Dataset entries

-- Opening Marker --

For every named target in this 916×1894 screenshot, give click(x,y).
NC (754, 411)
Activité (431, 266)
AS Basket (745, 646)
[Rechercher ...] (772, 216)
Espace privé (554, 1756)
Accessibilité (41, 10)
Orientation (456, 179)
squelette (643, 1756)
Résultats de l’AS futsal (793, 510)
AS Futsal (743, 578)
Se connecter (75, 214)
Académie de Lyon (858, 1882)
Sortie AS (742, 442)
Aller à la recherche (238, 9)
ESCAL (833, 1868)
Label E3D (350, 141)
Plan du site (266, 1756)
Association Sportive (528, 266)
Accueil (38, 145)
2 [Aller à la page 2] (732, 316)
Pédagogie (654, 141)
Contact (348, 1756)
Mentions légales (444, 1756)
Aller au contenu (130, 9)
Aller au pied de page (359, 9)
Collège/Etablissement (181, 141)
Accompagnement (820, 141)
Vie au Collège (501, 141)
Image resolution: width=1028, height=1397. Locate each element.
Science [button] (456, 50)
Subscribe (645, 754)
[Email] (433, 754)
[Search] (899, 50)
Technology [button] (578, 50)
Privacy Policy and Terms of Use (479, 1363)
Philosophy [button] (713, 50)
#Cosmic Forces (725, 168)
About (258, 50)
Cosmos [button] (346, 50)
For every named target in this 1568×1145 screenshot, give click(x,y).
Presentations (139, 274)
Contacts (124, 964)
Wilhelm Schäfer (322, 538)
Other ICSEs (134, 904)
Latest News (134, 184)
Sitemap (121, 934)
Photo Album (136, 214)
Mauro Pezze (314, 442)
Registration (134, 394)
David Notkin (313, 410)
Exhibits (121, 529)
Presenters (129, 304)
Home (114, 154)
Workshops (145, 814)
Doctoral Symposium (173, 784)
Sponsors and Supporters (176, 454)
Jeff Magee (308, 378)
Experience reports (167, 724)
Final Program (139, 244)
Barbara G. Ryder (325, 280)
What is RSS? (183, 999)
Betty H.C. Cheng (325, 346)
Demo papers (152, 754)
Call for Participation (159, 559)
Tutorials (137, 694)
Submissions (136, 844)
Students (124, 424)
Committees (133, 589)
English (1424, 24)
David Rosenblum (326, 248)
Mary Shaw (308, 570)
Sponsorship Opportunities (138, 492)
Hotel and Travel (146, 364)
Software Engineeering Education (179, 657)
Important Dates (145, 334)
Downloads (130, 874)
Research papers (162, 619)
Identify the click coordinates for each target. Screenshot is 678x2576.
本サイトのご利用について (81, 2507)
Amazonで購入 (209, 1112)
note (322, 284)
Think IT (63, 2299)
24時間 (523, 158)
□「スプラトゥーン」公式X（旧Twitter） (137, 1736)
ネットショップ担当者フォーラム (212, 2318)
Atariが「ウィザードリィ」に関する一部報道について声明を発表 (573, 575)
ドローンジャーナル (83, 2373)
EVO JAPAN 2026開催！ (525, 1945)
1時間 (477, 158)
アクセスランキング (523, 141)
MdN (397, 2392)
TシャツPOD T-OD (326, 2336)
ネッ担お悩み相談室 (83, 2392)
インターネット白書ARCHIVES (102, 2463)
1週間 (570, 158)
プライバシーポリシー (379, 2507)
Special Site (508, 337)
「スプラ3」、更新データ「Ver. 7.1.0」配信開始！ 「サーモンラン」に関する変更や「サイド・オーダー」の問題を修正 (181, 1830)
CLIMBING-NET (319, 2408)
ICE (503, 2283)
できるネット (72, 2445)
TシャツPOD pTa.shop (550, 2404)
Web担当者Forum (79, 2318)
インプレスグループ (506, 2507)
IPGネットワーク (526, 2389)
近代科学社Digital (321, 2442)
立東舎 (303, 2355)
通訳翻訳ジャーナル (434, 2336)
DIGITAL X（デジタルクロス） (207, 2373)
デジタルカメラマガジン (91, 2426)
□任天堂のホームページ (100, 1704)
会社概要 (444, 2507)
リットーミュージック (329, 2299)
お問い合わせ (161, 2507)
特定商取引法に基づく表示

-- Closing Marker --

**What is being asked:** Only those lines of the entries above that run from the line containing "Privacy Policy and Terms of Use (479, 1363)" to the line containing "通訳翻訳ジャーナル (434, 2336)", both included, should be transcribed exactly.

**Response to this task:**
Privacy Policy and Terms of Use (479, 1363)
Philosophy [button] (713, 50)
#Cosmic Forces (725, 168)
About (258, 50)
Cosmos [button] (346, 50)
For every named target in this 1568×1145 screenshot, give click(x,y).
Presentations (139, 274)
Contacts (124, 964)
Wilhelm Schäfer (322, 538)
Other ICSEs (134, 904)
Latest News (134, 184)
Sitemap (121, 934)
Photo Album (136, 214)
Mauro Pezze (314, 442)
Registration (134, 394)
David Notkin (313, 410)
Exhibits (121, 529)
Presenters (129, 304)
Home (114, 154)
Workshops (145, 814)
Doctoral Symposium (173, 784)
Sponsors and Supporters (176, 454)
Jeff Magee (308, 378)
Experience reports (167, 724)
Final Program (139, 244)
Barbara G. Ryder (325, 280)
What is RSS? (183, 999)
Betty H.C. Cheng (325, 346)
Demo papers (152, 754)
Call for Participation (159, 559)
Tutorials (137, 694)
Submissions (136, 844)
Students (124, 424)
Committees (133, 589)
English (1424, 24)
David Rosenblum (326, 248)
Mary Shaw (308, 570)
Sponsorship Opportunities (138, 492)
Hotel and Travel (146, 364)
Software Engineeering Education (179, 657)
Important Dates (145, 334)
Downloads (130, 874)
Research papers (162, 619)
Identify the click coordinates for each target. Screenshot is 678x2576.
本サイトのご利用について (81, 2507)
Amazonで購入 (209, 1112)
note (322, 284)
Think IT (63, 2299)
24時間 (523, 158)
□「スプラトゥーン」公式X（旧Twitter） (137, 1736)
ネットショップ担当者フォーラム (212, 2318)
Atariが「ウィザードリィ」に関する一部報道について声明を発表 (573, 575)
ドローンジャーナル (83, 2373)
EVO JAPAN 2026開催！ (525, 1945)
1時間 (477, 158)
アクセスランキング (523, 141)
MdN (397, 2392)
TシャツPOD T-OD (326, 2336)
ネッ担お悩み相談室 (83, 2392)
インターネット白書ARCHIVES (102, 2463)
1週間 (570, 158)
プライバシーポリシー (379, 2507)
Special Site (508, 337)
「スプラ3」、更新データ「Ver. 7.1.0」配信開始！ 「サーモンラン」に関する変更や「サイド・オーダー」の問題を修正 (181, 1830)
CLIMBING-NET (319, 2408)
ICE (503, 2283)
できるネット (72, 2445)
TシャツPOD pTa.shop (550, 2404)
Web担当者Forum (79, 2318)
インプレスグループ (506, 2507)
IPGネットワーク (526, 2389)
近代科学社Digital (321, 2442)
立東舎 (303, 2355)
通訳翻訳ジャーナル (434, 2336)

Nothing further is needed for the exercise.